CVE-2024-21607 : Vulnerability Insights and Analysis
Unsupported feature in Junos OS allows network-based attacker to impact device integrity. Immediate actions and long-term practices for mitigation.
This CVE record involves an Unsupported Feature in the UI vulnerability in Juniper Networks Junos OS on MX Series and EX9200 Series that allows an unauthenticated, network-based attacker to cause partial impact to the integrity of the device.
Understanding CVE-2024-21607
This vulnerability arises from adding the "tcp-reset" option to the "reject" action in an IPv6 filter that matches on "payload-protocol," which leads to packets being accepted instead of rejected due to a flaw in the kernel filter.
What is CVE-2024-21607?
The Vulnerability allows an unauthenticated attacker to impact the device's integrity by bypassing IPv6 firewall filters on Juniper Networks Junos OS for MX Series and EX9200 Series.
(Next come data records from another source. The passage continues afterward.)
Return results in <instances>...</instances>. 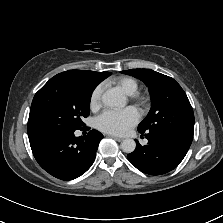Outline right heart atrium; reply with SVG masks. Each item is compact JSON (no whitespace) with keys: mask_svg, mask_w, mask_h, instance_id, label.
Returning a JSON list of instances; mask_svg holds the SVG:
<instances>
[{"mask_svg":"<svg viewBox=\"0 0 223 223\" xmlns=\"http://www.w3.org/2000/svg\"><path fill=\"white\" fill-rule=\"evenodd\" d=\"M103 87L101 85L96 86L91 94H90V107L95 110L98 109L101 105V95H102Z\"/></svg>","mask_w":223,"mask_h":223,"instance_id":"right-heart-atrium-1","label":"right heart atrium"}]
</instances>
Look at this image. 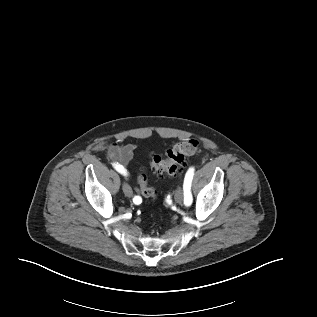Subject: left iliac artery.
Segmentation results:
<instances>
[{
	"mask_svg": "<svg viewBox=\"0 0 317 317\" xmlns=\"http://www.w3.org/2000/svg\"><path fill=\"white\" fill-rule=\"evenodd\" d=\"M194 175V167L188 169L183 183L184 191V203L185 205H190L192 203V194H191V182Z\"/></svg>",
	"mask_w": 317,
	"mask_h": 317,
	"instance_id": "44dca946",
	"label": "left iliac artery"
}]
</instances>
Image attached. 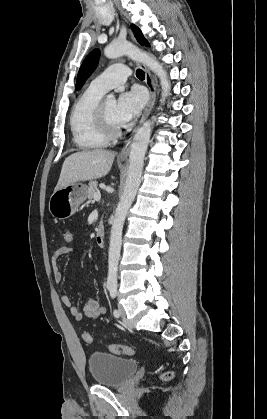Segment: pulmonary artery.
<instances>
[{
	"mask_svg": "<svg viewBox=\"0 0 267 419\" xmlns=\"http://www.w3.org/2000/svg\"><path fill=\"white\" fill-rule=\"evenodd\" d=\"M130 75V69L123 64H114L94 78L90 87L99 92L106 93L112 88L123 84Z\"/></svg>",
	"mask_w": 267,
	"mask_h": 419,
	"instance_id": "obj_1",
	"label": "pulmonary artery"
}]
</instances>
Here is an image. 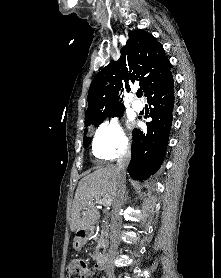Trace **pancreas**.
<instances>
[{
	"label": "pancreas",
	"instance_id": "pancreas-1",
	"mask_svg": "<svg viewBox=\"0 0 221 278\" xmlns=\"http://www.w3.org/2000/svg\"><path fill=\"white\" fill-rule=\"evenodd\" d=\"M109 233V230L105 227L101 231V235H99V238L97 239V247L95 250V253L99 252V249L101 247H105L107 243V234Z\"/></svg>",
	"mask_w": 221,
	"mask_h": 278
}]
</instances>
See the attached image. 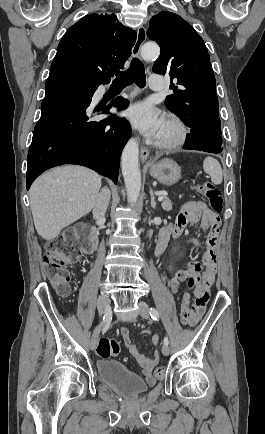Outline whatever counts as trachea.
Here are the masks:
<instances>
[{
	"mask_svg": "<svg viewBox=\"0 0 265 434\" xmlns=\"http://www.w3.org/2000/svg\"><path fill=\"white\" fill-rule=\"evenodd\" d=\"M136 83L140 88L146 85V75L143 63L138 59L134 58L130 63V68L124 72L117 71L116 79L114 83L130 85Z\"/></svg>",
	"mask_w": 265,
	"mask_h": 434,
	"instance_id": "3493384b",
	"label": "trachea"
}]
</instances>
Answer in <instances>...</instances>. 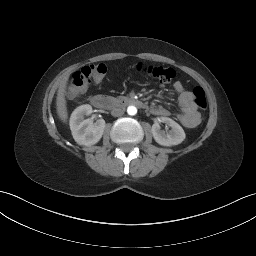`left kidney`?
I'll return each instance as SVG.
<instances>
[{"label": "left kidney", "instance_id": "1", "mask_svg": "<svg viewBox=\"0 0 256 256\" xmlns=\"http://www.w3.org/2000/svg\"><path fill=\"white\" fill-rule=\"evenodd\" d=\"M163 122L171 127L167 133L161 130L160 123ZM152 135L155 141L162 146H173L182 143L186 137L183 128L174 120L168 117H158L152 125Z\"/></svg>", "mask_w": 256, "mask_h": 256}]
</instances>
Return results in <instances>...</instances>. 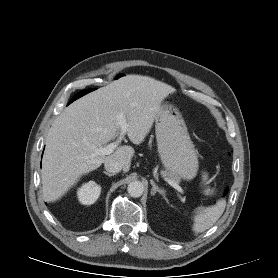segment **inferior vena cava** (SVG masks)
I'll return each instance as SVG.
<instances>
[{
  "instance_id": "1",
  "label": "inferior vena cava",
  "mask_w": 278,
  "mask_h": 278,
  "mask_svg": "<svg viewBox=\"0 0 278 278\" xmlns=\"http://www.w3.org/2000/svg\"><path fill=\"white\" fill-rule=\"evenodd\" d=\"M104 167L108 172L113 173V174L118 173L123 169L122 165L115 160L105 161Z\"/></svg>"
}]
</instances>
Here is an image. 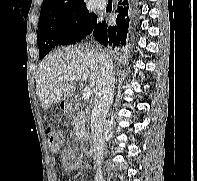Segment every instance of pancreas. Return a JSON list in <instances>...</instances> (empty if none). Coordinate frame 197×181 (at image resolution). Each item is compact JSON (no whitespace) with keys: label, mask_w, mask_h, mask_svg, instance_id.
Wrapping results in <instances>:
<instances>
[{"label":"pancreas","mask_w":197,"mask_h":181,"mask_svg":"<svg viewBox=\"0 0 197 181\" xmlns=\"http://www.w3.org/2000/svg\"><path fill=\"white\" fill-rule=\"evenodd\" d=\"M87 118L88 116L82 110L77 111L74 116V134L78 139H89V130L86 127Z\"/></svg>","instance_id":"obj_1"}]
</instances>
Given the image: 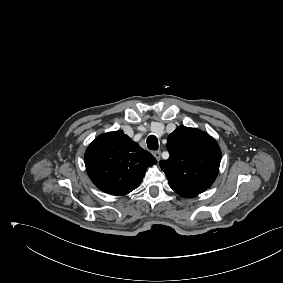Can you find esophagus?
<instances>
[{
  "label": "esophagus",
  "mask_w": 283,
  "mask_h": 283,
  "mask_svg": "<svg viewBox=\"0 0 283 283\" xmlns=\"http://www.w3.org/2000/svg\"><path fill=\"white\" fill-rule=\"evenodd\" d=\"M154 157L156 158L157 161H160L161 159V151H155L153 153Z\"/></svg>",
  "instance_id": "esophagus-1"
}]
</instances>
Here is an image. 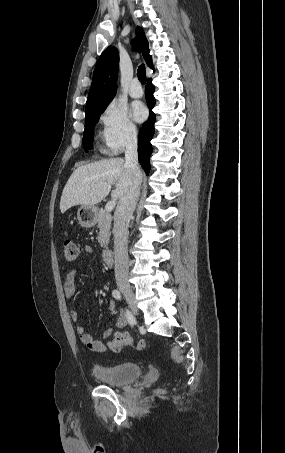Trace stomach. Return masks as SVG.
Returning <instances> with one entry per match:
<instances>
[{"mask_svg":"<svg viewBox=\"0 0 285 453\" xmlns=\"http://www.w3.org/2000/svg\"><path fill=\"white\" fill-rule=\"evenodd\" d=\"M79 224L84 228H91L97 222V211L95 207L82 205L77 212Z\"/></svg>","mask_w":285,"mask_h":453,"instance_id":"obj_1","label":"stomach"}]
</instances>
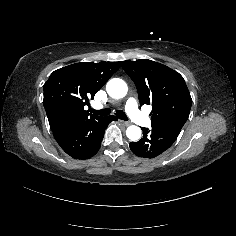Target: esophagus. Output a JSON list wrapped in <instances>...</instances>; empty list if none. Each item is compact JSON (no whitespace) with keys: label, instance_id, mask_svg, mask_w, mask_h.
I'll list each match as a JSON object with an SVG mask.
<instances>
[{"label":"esophagus","instance_id":"1","mask_svg":"<svg viewBox=\"0 0 236 236\" xmlns=\"http://www.w3.org/2000/svg\"><path fill=\"white\" fill-rule=\"evenodd\" d=\"M119 122H121L122 124H124L125 126H129L131 123L128 122V121H122V120H119Z\"/></svg>","mask_w":236,"mask_h":236}]
</instances>
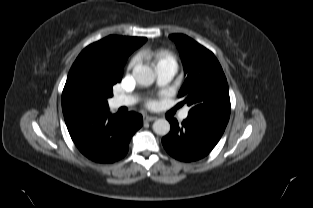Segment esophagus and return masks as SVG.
<instances>
[{"instance_id":"34e87169","label":"esophagus","mask_w":313,"mask_h":208,"mask_svg":"<svg viewBox=\"0 0 313 208\" xmlns=\"http://www.w3.org/2000/svg\"><path fill=\"white\" fill-rule=\"evenodd\" d=\"M156 119H157V117H155V116H149V115L144 116V121H146V122H151V121H154Z\"/></svg>"}]
</instances>
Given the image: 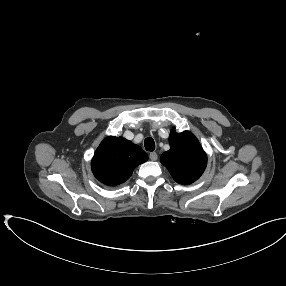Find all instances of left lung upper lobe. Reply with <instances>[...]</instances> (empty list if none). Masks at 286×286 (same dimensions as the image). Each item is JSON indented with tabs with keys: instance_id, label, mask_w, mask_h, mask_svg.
<instances>
[{
	"instance_id": "5c2ea615",
	"label": "left lung upper lobe",
	"mask_w": 286,
	"mask_h": 286,
	"mask_svg": "<svg viewBox=\"0 0 286 286\" xmlns=\"http://www.w3.org/2000/svg\"><path fill=\"white\" fill-rule=\"evenodd\" d=\"M169 144L170 149L161 155L160 161L173 179L182 185L199 179L206 168L207 155L197 138L189 131L177 133L173 129Z\"/></svg>"
}]
</instances>
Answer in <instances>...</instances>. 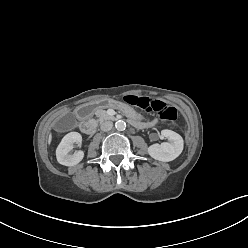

The Impact of CVE-2024-21607
The issue results in accepted packets instead of rejected ones when a specific configuration is present, potentially causing security gaps and compromising the device's integrity.
Technical Details of CVE-2024-21607
This vulnerability affects systems running Junos OS versions earlier than 20.4R3-S7, 21.1R3-S5, 21.2R3-S5, 21.3R3-S4, 21.4R3-S4, 22.1R3-S2, 22.2R3-S2, 22.3R2-S2, 22.3R3, 22.4R1-S2, 22.4R2-S2, or 22.4R3.
Vulnerability Description
The vulnerability stems from an inconsistency in the kernel filter that allows packets to be accepted instead of rejected when utilizing an IPv6 firewall filter with the "tcp-reset" option.
Affected Systems and Versions
Juniper Networks Junos OS on MX Series and EX9200 Series are impacted, specifically versions earlier than the specified ones above.
Exploitation Mechanism
An attacker can exploit this vulnerability by utilizing an IPv6 firewall filter with the "tcp-reset" option, leading to packets being accepted instead of rejected due to the flaw in the payload-protocol match.
Mitigation and Prevention
To address CVE-2024-21607, immediate actions involve replacing the payload-protocol match with a next-header match in affected configurations. Long-term practices include regular security updates and monitoring for potential vulnerabilities.
Immediate Steps to Take
Implement the workaround by replacing the payload-protocol match with a next-header match in the IPv6 firewall filter configuration.
Long-Term Security Practices
Maintain updated software releases to resolve the specific issue and regularly review and update firewall configurations to enhance network security.
Patching and Updates
Juniper Networks has released updated software versions such as 20.4R3-S7, 21.1R3-S5, and subsequent releases to address this vulnerability and prevent exploitation.
Remember to stay informed about security advisories and apply patches promptly to mitigate the risk of exploitation.